Q: What’s wrong with over-mocking?

You end up testing mocks, not real behavior, and tests break on every refactor. Mock only slow/external/ non-deterministic things; prefer fakes (in-memory) and real deps via testcontainers.

Q: Unit vs integration vs E2E — when each?

Unit for fast, isolated logic and pinpointing; integration for wiring/SQL/serialization with real deps; a thin E2E layer for critical user journeys. Lean on integration for service code.

Q: How do you handle flaky tests?

Treat as a real bug: quarantine, find the root cause (async timing, shared state, real I/O), fix with deterministic waits/clocks and isolation — never mask with retries or sleeps.

Q: Is high code coverage a good goal?

It’s a useful signal for finding untested code but a bad target — 100% coverage can have no assertions. Use mutation testing to measure whether tests actually catch defects.

Q: What is consumer-driven contract testing?

The consumer specifies expected interactions; the provider verifies it still meets them in its own CI (Pact). Catches breaking API changes early without running both services together.

Q: What should you not test?

Trivial getters/setters, the framework itself, and private implementation details — testing internals couples tests to how code works and breaks on refactor.

Q: What is TDD and what’s its real benefit?

Red-green-refactor: failing test first, then code, then refactor under a safety net. The bigger win is design pressure toward decoupled, testable code, plus a living spec.

Q: Why testcontainers over in-memory databases?

They run the real dependency (e.g.
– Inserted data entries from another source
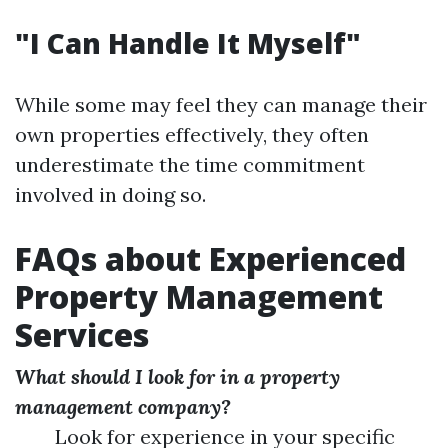
"I Can Handle It Myself"
While some may feel they can manage their
own properties effectively, they often
underestimate the time commitment
involved in doing so.
FAQs about Experienced
Property Management
Services
What should I look for in a property
management company?
Look for experience in your specific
Postgres) in Docker, so tests exercise real SQL/behavior; in-memory substitutes have subtly different semantics that hide bugs.

Q: How do you test things staging can’t cover?

Testing in production: canary releases with metric analysis, synthetic monitoring, feature flags, and shadow traffic — paired with observability and fast rollback.

12. Cheat Sheet

Goal: confidence to change fast — confidence per second, not coverage %.
Pyramid: many unit → some integration → few E2E. Avoid ice-cream cone; the Testing Trophy favors integration ROI. Shape by risk.
Levels: unit (isolated, fast, behavior not internals) · integration (real deps, wiring/SQL) · E2E (critical journeys only).
Doubles: dummy / stub (canned state) / spy / mock (verify interaction) / fake (working in-memory). Stub = state, mock = behavior. Don’t over-mock.
Test: business logic, edges/boundaries, error paths, regressions, integration seams. Don’t test getters, the framework, or private internals.
TDD: red-green-refactor (design discipline). BDD: Given/When/Then for acceptance.
Flaky = a real bug: fix async timing & shared state; no sleeps/retry masking.
Microservices → contract tests (consumer-driven, Pact) instead of fragile cross-service E2E.
Coverage = signal, not target (Goodhart); use mutation testing for test quality.
Modern: testcontainers (real deps), property-based tests, testing in production (canary, synthetics, flags), isolated test data.

End of handbook. The signal: tests are for fast, trustworthy confidence to change code — push them as low as meaningful, verify behavior not internals, kill flakiness ruthlessly, use contract tests across services, and treat coverage as a signal, not a target.